On July 8, 2014, a tribunal composed of Professor Gabrielle Kaufmann-Kohler (President), Michael Hwang S.C., and Professor Albert Jan van den Berg (the “Tribunal”), issued a Procedural Order No. 9 denying Churchill Mining PLC and Planet Mining Pty Ltd (“Claimants”) their application for provisional measures. Relying on Article 47 of the ICSID Convention and Rule 39 of the ICSID Arbitration Rules, Claimants asked the Tribunal to “recommend,” among other things, that the Republic of Indonesia (“Indonesia” or “Respondent”) (i) “refrain from threatening or commencing any criminal investigation or prosecution against the Claimants, their witnesses in these proceedings, and any person associated with the Claimants’ operations in Indonesia, including their wholly owned subsidiary (…);” and (ii) “stay or suspend any current criminal investigation or prosecution against Claimants’ current and former employees, affiliates or business partners pending the outcome of th[e] arbitration.” The Claimants also requested more general measures seeking to prevent Indonesia from threatening “the exclusivity” of the ICSID proceedings and generally aggravating the dispute.

At a time where the investor-state dispute resolution system is criticized for permitting too lax an access to treaty-based remedies through arbitration, the Churchill Mining Tribunal showed restraint and caution in addressing Claimants’ request to enjoin a host state from initiating or continuing criminal proceedings against Claimants’ witnesses and potential witnesses.

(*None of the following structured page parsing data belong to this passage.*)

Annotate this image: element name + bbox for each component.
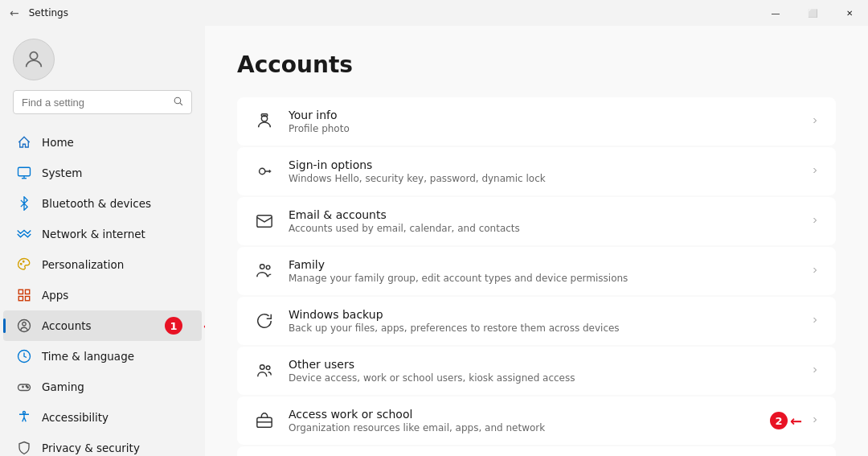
settings-item-passkey-settings[interactable]: Passkey settingsUse your face, fingerpri…	[237, 446, 836, 456]
settings-item-chevron-family	[810, 265, 820, 277]
sidebar-item-label-system: System	[42, 166, 82, 179]
settings-item-access-work-school[interactable]: Access work or schoolOrganization resour…	[237, 396, 836, 445]
sidebar-top	[0, 32, 205, 127]
family-icon	[253, 260, 276, 282]
settings-item-your-info[interactable]: Your infoProfile photo	[237, 97, 836, 146]
app-layout: HomeSystemBluetooth & devicesNetwork & i…	[0, 26, 868, 456]
settings-item-windows-backup[interactable]: Windows backupBack up your files, apps, …	[237, 297, 836, 345]
sidebar-item-accounts[interactable]: Accounts1←	[3, 310, 202, 341]
settings-item-desc-email-accounts: Accounts used by email, calendar, and co…	[289, 223, 797, 234]
clock-icon	[16, 348, 32, 364]
settings-item-name-access-work-school: Access work or school	[289, 408, 797, 421]
settings-item-name-email-accounts: Email & accounts	[289, 208, 797, 221]
svg-rect-10	[18, 297, 23, 301]
sidebar-item-personalization[interactable]: Personalization	[3, 249, 202, 280]
sidebar-item-system[interactable]: System	[3, 158, 202, 188]
settings-item-chevron-windows-backup	[810, 315, 820, 327]
sidebar-item-label-network: Network & internet	[42, 228, 145, 240]
monitor-icon	[16, 165, 32, 181]
settings-item-text-access-work-school: Access work or schoolOrganization resour…	[289, 408, 797, 433]
svg-point-25	[260, 265, 265, 269]
settings-item-text-signin-options: Sign-in optionsWindows Hello, security k…	[289, 158, 797, 184]
svg-point-27	[260, 365, 265, 370]
settings-item-name-windows-backup: Windows backup	[289, 308, 797, 321]
settings-item-text-family: FamilyManage your family group, edit acc…	[289, 258, 797, 284]
settings-item-other-users[interactable]: Other usersDevice access, work or school…	[237, 347, 836, 395]
settings-list: Your infoProfile photoSign-in optionsWin…	[237, 97, 836, 456]
main-content: Accounts Your infoProfile photoSign-in o…	[205, 26, 868, 456]
settings-item-chevron-email-accounts	[810, 216, 820, 228]
settings-item-text-other-users: Other usersDevice access, work or school…	[289, 358, 797, 384]
settings-item-chevron-access-work-school	[810, 415, 820, 427]
sidebar-item-network[interactable]: Network & internet	[3, 219, 202, 249]
sidebar-item-label-personalization: Personalization	[42, 258, 124, 271]
grid-icon	[16, 287, 32, 303]
settings-item-email-accounts[interactable]: Email & accountsAccounts used by email, …	[237, 197, 836, 245]
settings-item-desc-access-work-school: Organization resources like email, apps,…	[289, 422, 797, 433]
sidebar-item-label-time: Time & language	[42, 350, 134, 363]
briefcase-icon	[253, 409, 276, 432]
key-icon	[253, 160, 276, 183]
settings-item-signin-options[interactable]: Sign-in optionsWindows Hello, security k…	[237, 147, 836, 195]
sidebar-item-bluetooth[interactable]: Bluetooth & devices	[3, 188, 202, 219]
settings-item-text-email-accounts: Email & accountsAccounts used by email, …	[289, 208, 797, 234]
svg-point-20	[23, 412, 26, 414]
nav-container: HomeSystemBluetooth & devicesNetwork & i…	[0, 127, 205, 456]
settings-item-desc-your-info: Profile photo	[289, 123, 797, 134]
settings-item-desc-family: Manage your family group, edit account t…	[289, 273, 797, 284]
settings-item-chevron-other-users	[810, 365, 820, 377]
close-button[interactable]: ✕	[831, 0, 868, 26]
svg-point-13	[23, 322, 27, 327]
user-avatar[interactable]	[13, 39, 55, 80]
svg-rect-11	[26, 297, 30, 301]
house-icon	[16, 134, 32, 150]
sidebar-item-gaming[interactable]: Gaming	[3, 372, 202, 402]
sidebar: HomeSystemBluetooth & devicesNetwork & i…	[0, 26, 205, 456]
settings-item-family[interactable]: FamilyManage your family group, edit acc…	[237, 247, 836, 295]
titlebar: ← Settings — ⬜ ✕	[0, 0, 868, 26]
sidebar-item-label-apps: Apps	[42, 289, 68, 302]
back-button[interactable]: ←	[10, 6, 19, 19]
sidebar-item-label-bluetooth: Bluetooth & devices	[42, 197, 151, 210]
settings-item-name-family: Family	[289, 258, 797, 271]
svg-point-1	[174, 97, 181, 104]
accessibility-icon	[16, 409, 32, 425]
search-input[interactable]	[22, 97, 166, 109]
other-users-icon	[253, 359, 276, 382]
svg-rect-8	[18, 290, 23, 294]
titlebar-title: Settings	[29, 7, 68, 18]
settings-item-desc-windows-backup: Back up your files, apps, preferences to…	[289, 322, 797, 334]
titlebar-left: ← Settings	[10, 6, 68, 19]
svg-point-19	[27, 387, 29, 388]
bluetooth-icon	[16, 195, 32, 212]
sidebar-item-label-privacy: Privacy & security	[42, 442, 140, 454]
search-box[interactable]	[13, 90, 192, 114]
svg-rect-24	[257, 216, 272, 228]
svg-point-7	[23, 261, 25, 263]
sidebar-item-apps[interactable]: Apps	[3, 280, 202, 310]
sidebar-item-label-accessibility: Accessibility	[42, 411, 108, 424]
sidebar-item-time[interactable]: Time & language	[3, 341, 202, 372]
titlebar-controls: — ⬜ ✕	[757, 0, 868, 26]
settings-item-chevron-signin-options	[810, 166, 820, 178]
settings-item-name-signin-options: Sign-in options	[289, 158, 797, 171]
sidebar-item-privacy[interactable]: Privacy & security	[3, 433, 202, 456]
search-icon	[173, 96, 183, 109]
settings-item-desc-signin-options: Windows Hello, security key, password, d…	[289, 173, 797, 184]
envelope-icon	[253, 210, 276, 232]
sidebar-item-label-accounts: Accounts	[42, 319, 92, 332]
gamepad-icon	[16, 379, 32, 395]
svg-point-6	[21, 264, 23, 265]
person-badge-icon	[253, 110, 276, 133]
svg-point-28	[266, 366, 270, 370]
settings-item-desc-other-users: Device access, work or school users, kio…	[289, 372, 797, 384]
svg-rect-3	[18, 167, 31, 176]
sidebar-item-home[interactable]: Home	[3, 127, 202, 158]
maximize-button[interactable]: ⬜	[794, 0, 831, 26]
sidebar-item-accessibility[interactable]: Accessibility	[3, 402, 202, 433]
shield-icon	[16, 440, 32, 456]
svg-point-0	[30, 52, 37, 60]
settings-item-text-windows-backup: Windows backupBack up your files, apps, …	[289, 308, 797, 334]
minimize-button[interactable]: —	[757, 0, 794, 26]
settings-item-name-your-info: Your info	[289, 109, 797, 121]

The Tribunal did recognize Claimants’ theoretical right to protection against existing or threatened criminal proceedings that would be likely to impair Claimants’ rights in the arbitration. However, the Tribunal set a high bar for the evidence that Claimants would have had to adduce to establish the likelihood that their rights are indeed put at risk by Indonesia’s actions.